Record set -

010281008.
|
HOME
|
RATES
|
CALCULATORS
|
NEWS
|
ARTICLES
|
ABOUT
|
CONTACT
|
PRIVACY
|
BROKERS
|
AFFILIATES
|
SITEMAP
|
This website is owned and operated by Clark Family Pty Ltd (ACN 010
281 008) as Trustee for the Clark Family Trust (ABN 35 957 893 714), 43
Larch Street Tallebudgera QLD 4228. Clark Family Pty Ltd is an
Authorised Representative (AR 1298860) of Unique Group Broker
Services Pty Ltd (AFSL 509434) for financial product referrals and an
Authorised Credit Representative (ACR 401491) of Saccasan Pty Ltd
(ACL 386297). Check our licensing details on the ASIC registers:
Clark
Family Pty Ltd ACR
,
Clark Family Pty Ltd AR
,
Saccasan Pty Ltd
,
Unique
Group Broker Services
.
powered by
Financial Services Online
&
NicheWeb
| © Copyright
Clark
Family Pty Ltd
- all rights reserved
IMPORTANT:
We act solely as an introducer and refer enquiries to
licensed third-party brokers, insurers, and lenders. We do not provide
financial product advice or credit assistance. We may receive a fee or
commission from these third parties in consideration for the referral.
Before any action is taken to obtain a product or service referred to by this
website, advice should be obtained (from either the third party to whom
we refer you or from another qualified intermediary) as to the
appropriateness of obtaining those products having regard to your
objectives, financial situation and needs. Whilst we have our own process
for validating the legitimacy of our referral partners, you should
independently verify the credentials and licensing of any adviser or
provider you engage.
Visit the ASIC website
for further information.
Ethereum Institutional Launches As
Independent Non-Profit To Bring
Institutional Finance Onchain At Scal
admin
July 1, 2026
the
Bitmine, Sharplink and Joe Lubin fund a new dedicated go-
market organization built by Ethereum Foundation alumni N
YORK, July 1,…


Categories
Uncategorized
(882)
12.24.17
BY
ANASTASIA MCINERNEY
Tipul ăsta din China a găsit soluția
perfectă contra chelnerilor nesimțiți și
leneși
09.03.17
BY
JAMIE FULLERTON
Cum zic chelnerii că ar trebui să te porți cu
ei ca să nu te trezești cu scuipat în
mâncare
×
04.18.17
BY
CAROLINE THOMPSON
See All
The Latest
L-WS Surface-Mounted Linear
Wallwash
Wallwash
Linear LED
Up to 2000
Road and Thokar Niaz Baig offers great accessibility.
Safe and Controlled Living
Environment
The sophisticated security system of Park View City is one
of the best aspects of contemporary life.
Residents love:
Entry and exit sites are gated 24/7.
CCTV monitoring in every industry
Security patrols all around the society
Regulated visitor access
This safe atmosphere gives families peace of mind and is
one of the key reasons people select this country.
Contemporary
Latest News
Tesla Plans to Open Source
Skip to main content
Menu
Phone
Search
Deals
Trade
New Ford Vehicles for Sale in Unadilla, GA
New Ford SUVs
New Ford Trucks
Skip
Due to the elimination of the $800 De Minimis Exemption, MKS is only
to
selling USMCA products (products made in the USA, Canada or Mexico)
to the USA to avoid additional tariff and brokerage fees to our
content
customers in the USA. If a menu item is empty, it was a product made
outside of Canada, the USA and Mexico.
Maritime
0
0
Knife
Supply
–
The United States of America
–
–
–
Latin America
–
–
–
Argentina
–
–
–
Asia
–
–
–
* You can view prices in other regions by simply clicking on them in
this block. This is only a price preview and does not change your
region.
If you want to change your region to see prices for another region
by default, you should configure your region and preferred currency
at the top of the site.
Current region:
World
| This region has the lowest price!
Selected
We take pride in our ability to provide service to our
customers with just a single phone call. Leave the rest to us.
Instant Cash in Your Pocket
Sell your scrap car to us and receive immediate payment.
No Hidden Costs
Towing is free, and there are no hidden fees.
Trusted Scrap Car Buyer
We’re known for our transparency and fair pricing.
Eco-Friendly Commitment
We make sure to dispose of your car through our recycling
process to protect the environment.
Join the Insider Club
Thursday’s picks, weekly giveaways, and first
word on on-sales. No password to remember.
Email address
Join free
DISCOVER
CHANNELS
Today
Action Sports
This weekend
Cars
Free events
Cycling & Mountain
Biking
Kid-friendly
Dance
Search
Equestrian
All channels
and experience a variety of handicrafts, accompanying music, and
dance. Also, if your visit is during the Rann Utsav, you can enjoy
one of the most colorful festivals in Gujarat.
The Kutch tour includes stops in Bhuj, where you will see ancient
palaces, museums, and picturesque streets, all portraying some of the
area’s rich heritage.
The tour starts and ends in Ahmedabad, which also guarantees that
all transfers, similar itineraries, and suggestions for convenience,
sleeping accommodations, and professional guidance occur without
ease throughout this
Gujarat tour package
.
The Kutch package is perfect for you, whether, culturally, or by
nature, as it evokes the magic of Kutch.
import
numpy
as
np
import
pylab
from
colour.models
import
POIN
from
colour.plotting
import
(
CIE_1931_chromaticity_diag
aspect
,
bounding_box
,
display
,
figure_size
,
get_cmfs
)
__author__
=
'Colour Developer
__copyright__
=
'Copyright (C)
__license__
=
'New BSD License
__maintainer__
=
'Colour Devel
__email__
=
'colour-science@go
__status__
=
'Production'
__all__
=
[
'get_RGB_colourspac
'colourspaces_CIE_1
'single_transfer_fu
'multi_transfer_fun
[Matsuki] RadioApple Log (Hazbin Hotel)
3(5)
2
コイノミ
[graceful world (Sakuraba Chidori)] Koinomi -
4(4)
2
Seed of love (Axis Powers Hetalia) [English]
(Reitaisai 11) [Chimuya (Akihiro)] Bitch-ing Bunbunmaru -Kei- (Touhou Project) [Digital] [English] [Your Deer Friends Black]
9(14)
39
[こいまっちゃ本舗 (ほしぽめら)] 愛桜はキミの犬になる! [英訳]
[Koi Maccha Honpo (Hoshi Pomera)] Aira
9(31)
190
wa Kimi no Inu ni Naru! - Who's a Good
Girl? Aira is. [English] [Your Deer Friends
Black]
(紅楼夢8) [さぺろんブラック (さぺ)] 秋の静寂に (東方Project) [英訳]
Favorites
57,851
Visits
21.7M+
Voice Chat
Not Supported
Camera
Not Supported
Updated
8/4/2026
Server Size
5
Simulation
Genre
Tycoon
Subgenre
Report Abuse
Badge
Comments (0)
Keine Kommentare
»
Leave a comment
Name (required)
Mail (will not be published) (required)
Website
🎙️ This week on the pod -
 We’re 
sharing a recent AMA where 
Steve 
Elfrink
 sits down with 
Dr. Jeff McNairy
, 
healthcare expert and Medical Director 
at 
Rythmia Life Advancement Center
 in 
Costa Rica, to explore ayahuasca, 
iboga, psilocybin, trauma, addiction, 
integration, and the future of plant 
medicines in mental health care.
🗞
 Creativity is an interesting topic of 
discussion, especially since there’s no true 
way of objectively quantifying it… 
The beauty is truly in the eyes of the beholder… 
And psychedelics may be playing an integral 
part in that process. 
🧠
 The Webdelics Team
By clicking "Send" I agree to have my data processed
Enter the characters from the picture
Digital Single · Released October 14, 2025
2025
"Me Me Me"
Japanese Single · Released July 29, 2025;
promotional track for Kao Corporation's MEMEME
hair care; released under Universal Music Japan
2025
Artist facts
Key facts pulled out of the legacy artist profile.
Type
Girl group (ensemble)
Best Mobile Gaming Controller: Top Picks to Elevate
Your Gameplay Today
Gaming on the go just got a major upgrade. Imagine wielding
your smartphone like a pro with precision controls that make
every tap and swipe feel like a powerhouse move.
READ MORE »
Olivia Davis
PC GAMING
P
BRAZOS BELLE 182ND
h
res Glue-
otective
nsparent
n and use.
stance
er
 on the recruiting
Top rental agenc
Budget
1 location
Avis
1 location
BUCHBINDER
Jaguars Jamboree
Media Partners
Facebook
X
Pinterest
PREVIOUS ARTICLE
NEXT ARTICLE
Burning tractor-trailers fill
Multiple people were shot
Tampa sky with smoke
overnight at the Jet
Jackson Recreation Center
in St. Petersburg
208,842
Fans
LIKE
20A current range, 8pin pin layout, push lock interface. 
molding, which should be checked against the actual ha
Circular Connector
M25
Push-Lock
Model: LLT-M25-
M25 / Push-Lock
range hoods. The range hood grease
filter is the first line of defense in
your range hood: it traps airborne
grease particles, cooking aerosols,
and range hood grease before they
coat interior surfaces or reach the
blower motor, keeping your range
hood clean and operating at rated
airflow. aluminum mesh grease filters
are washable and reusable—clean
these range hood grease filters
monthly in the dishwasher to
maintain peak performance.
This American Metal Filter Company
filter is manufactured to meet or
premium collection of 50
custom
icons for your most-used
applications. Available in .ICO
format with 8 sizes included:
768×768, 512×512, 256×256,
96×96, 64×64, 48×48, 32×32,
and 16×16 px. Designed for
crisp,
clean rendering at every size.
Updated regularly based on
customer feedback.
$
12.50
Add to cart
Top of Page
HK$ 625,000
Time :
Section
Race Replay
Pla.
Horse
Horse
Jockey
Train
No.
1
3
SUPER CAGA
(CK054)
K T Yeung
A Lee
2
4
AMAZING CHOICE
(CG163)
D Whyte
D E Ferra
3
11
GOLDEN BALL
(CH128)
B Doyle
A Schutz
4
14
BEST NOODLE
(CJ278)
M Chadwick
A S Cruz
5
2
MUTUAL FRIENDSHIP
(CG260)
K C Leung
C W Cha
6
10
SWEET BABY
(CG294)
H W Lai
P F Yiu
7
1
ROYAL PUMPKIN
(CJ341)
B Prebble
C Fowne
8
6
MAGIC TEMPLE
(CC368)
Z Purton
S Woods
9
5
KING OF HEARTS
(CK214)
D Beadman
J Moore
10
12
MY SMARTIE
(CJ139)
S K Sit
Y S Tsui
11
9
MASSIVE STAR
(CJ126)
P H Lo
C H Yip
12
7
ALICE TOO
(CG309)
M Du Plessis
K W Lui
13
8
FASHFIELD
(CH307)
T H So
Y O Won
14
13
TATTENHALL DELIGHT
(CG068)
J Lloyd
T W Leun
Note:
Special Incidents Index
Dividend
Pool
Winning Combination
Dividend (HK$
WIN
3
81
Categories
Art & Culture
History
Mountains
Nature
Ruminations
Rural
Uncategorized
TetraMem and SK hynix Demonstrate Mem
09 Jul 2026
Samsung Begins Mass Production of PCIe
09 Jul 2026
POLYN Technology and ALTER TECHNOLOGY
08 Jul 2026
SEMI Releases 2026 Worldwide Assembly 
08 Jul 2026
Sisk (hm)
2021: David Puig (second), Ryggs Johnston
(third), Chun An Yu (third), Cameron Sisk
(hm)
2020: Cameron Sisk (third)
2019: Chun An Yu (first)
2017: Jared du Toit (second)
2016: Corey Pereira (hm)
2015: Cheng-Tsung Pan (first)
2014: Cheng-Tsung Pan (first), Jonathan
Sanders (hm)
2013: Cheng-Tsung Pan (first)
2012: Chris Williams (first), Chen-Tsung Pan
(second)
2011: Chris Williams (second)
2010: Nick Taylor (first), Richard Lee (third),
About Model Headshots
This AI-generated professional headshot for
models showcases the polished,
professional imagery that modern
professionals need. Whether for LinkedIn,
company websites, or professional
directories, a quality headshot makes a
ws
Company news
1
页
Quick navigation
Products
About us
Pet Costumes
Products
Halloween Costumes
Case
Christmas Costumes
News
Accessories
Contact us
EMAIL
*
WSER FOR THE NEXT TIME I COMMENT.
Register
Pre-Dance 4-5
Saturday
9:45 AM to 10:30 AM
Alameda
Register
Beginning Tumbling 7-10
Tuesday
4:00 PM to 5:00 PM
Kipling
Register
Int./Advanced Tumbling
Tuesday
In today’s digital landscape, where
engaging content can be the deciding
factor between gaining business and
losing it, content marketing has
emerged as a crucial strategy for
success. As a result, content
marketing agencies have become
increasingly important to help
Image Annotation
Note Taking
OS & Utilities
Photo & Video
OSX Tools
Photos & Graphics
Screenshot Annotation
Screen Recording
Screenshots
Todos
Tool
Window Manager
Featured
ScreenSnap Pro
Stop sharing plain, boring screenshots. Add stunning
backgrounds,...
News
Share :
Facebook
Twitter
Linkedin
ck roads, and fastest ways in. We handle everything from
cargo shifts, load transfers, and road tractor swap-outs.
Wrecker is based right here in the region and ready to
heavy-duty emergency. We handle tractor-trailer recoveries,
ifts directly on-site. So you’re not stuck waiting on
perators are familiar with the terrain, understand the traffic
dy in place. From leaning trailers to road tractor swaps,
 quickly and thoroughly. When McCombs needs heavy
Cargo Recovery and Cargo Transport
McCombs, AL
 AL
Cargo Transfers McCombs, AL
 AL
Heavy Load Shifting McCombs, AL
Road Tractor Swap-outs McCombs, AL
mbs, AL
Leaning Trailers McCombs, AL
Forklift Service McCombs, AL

Exercise details -
Scan the records above for the lines holding "ei ca să nu te trezești cu scuipat în" and "Entry and exit sites are gated 24/7.". Transcribe those two and every line between them word for word, and no others.

Result -
ei ca să nu te trezești cu scuipat în
mâncare
×
04.18.17
BY
CAROLINE THOMPSON
See All
The Latest
L-WS Surface-Mounted Linear
Wallwash
Wallwash
Linear LED
Up to 2000
Road and Thokar Niaz Baig offers great accessibility.
Safe and Controlled Living
Environment
The sophisticated security system of Park View City is one
of the best aspects of contemporary life.
Residents love:
Entry and exit sites are gated 24/7.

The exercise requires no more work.